Story Rating: 5 stars
Audio Rating: 5 stars
Narrator: Gary Furlong
Length: 11 hours, 22 minutes
Patrick’s life has always been a balancing act. Between the government and the gods, between his official job and his duties to his pack, between his present and his past. And so far, he’s been doing okay. With Jono at his side, with his pack’s support and with his friends, he’s managed. But now all of that is coming crashing down on his head. After the nightmare that was Paris, Patrick’s hidden identity isn’t so hidden anymore, and his family — his grandmother, his grandmother’s coven, an entire extended family of people who thought he was dead — wants to talk to him. They want to be part of his life, a life that’s now in ruins as Patrick is fired from his job for not disclosing his ties to Jono and the god pack. A job he needed not just for the money, but for the protection it offered them.
Then, the cherry on the shit sundae that Patrick didn’t ask for … he’s framed for murder. And while he’s innocent, he also can’t go to trial. Too much would come out, the web of lies protecting him is too fragile to face public scrutiny, especially with the Dominion Sect and the local demon knights already scenting blood in the water. Patrick has no choice but to do the unthinkable: Patrick has to ask the gods themselves to help.

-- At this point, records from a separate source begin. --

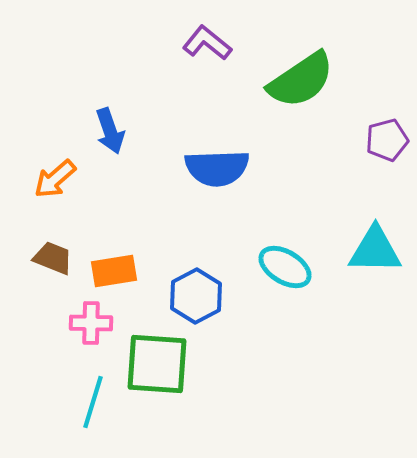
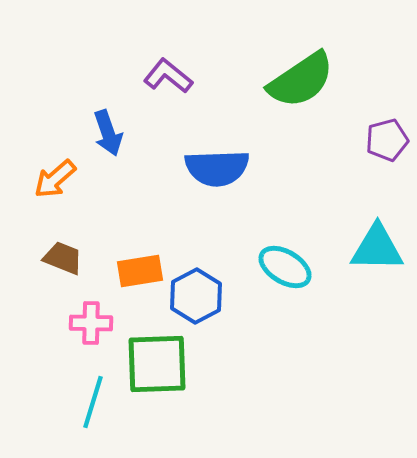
purple L-shape: moved 39 px left, 33 px down
blue arrow: moved 2 px left, 2 px down
cyan triangle: moved 2 px right, 2 px up
brown trapezoid: moved 10 px right
orange rectangle: moved 26 px right
green square: rotated 6 degrees counterclockwise
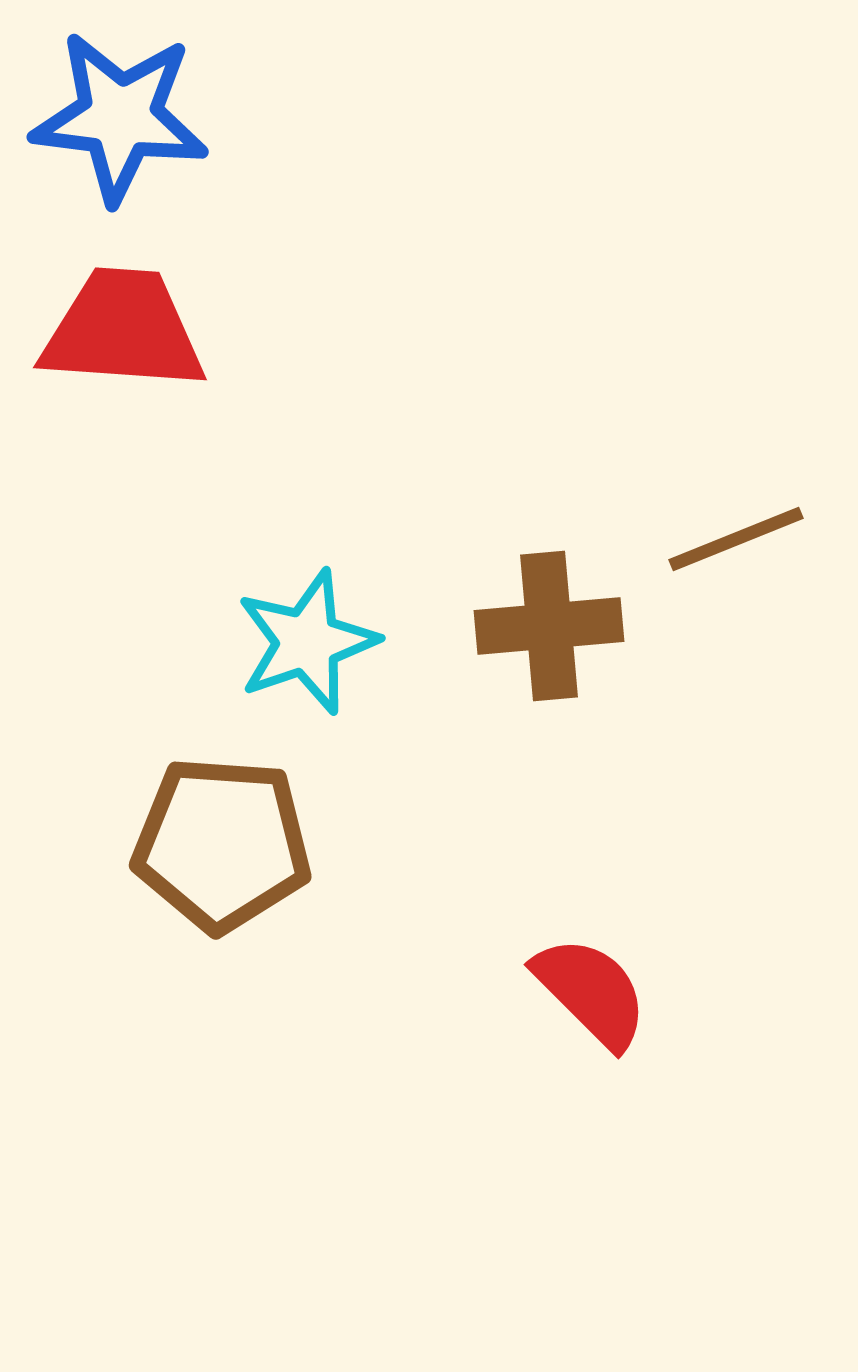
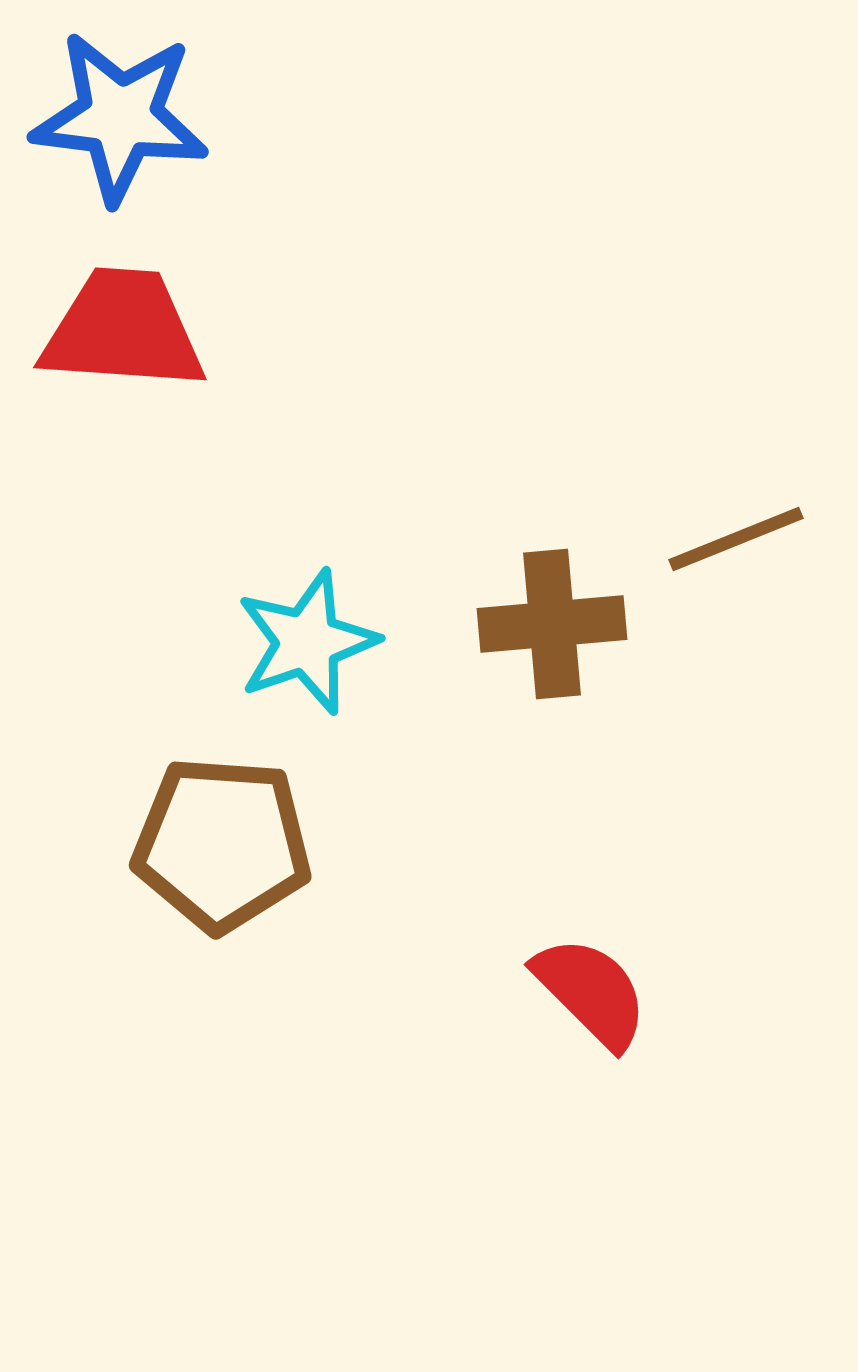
brown cross: moved 3 px right, 2 px up
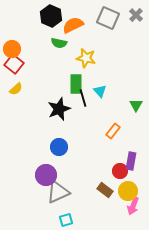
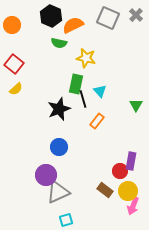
orange circle: moved 24 px up
green rectangle: rotated 12 degrees clockwise
black line: moved 1 px down
orange rectangle: moved 16 px left, 10 px up
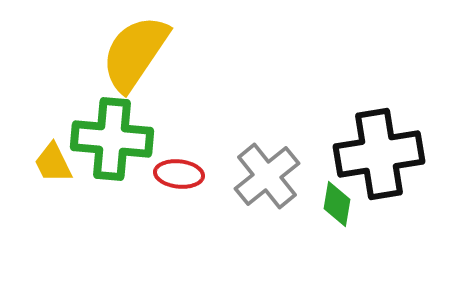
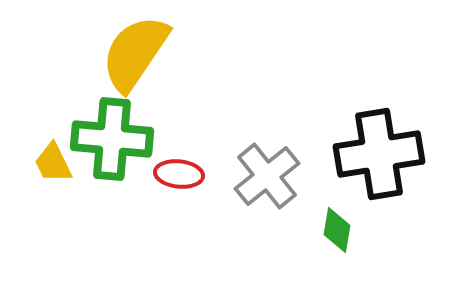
green diamond: moved 26 px down
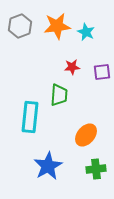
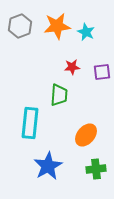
cyan rectangle: moved 6 px down
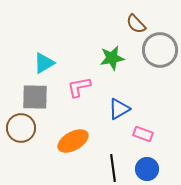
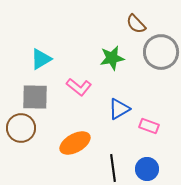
gray circle: moved 1 px right, 2 px down
cyan triangle: moved 3 px left, 4 px up
pink L-shape: rotated 130 degrees counterclockwise
pink rectangle: moved 6 px right, 8 px up
orange ellipse: moved 2 px right, 2 px down
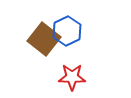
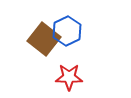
red star: moved 3 px left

This is the sixth book in the Soulbound series, and I think it’s one with the most tightly focused and dense plot of the series. Every little moment of foreshadowing in the previous five books is coming to a head, here. To fully enjoy this book, you need to have read the others — and frankly, the others in the series are just so very, very good. If you haven’t read them yet, why not? Go do that!
Patrick has always been strong, always been able to dig out of himself that last little bit of raw rage and anger, to claw his way back to his feet and face down whatever hell is in front of him, mortal, shifter, vampire, or god. If he has to bleed, so be it, but he won’t be beaten down. When he breaks (and he does; no matter how strong he thinks he is or tries to be, Patrick is so very human), it’s in private, where he can be held in Jono’s arms, surrounded by the unshakable love, trust, and devotion the other man offers him. But in this book, Patrick faces a nightmare he never thought he’d have to see again.
In the second book of this series, Patrick was drugged and almost raped and killed in sacrifice for a goddess of death. The helplessness, the violation of his free will, and the fear took time to pass. It took acceptance of his own vulnerability and without Jono, Patrick would have simply compartmentalized, internalized, and tried to forget. So to have to face an emotionally similar situation as he’s possessed by a demon is absolutely traumatic for him. The soul deep violation, the spiritual pain, and the physical pain as he’s tortured, as his body is used against his will and hurt, leaves Patrick once again fragile and brittle and — along with his need to rely on the gods for help, knowing they’re only helping him for their own needs and not out of any regard or care for him — it tears him down, leaves marks on him that will take time to heal. Time he frankly doesn’t have.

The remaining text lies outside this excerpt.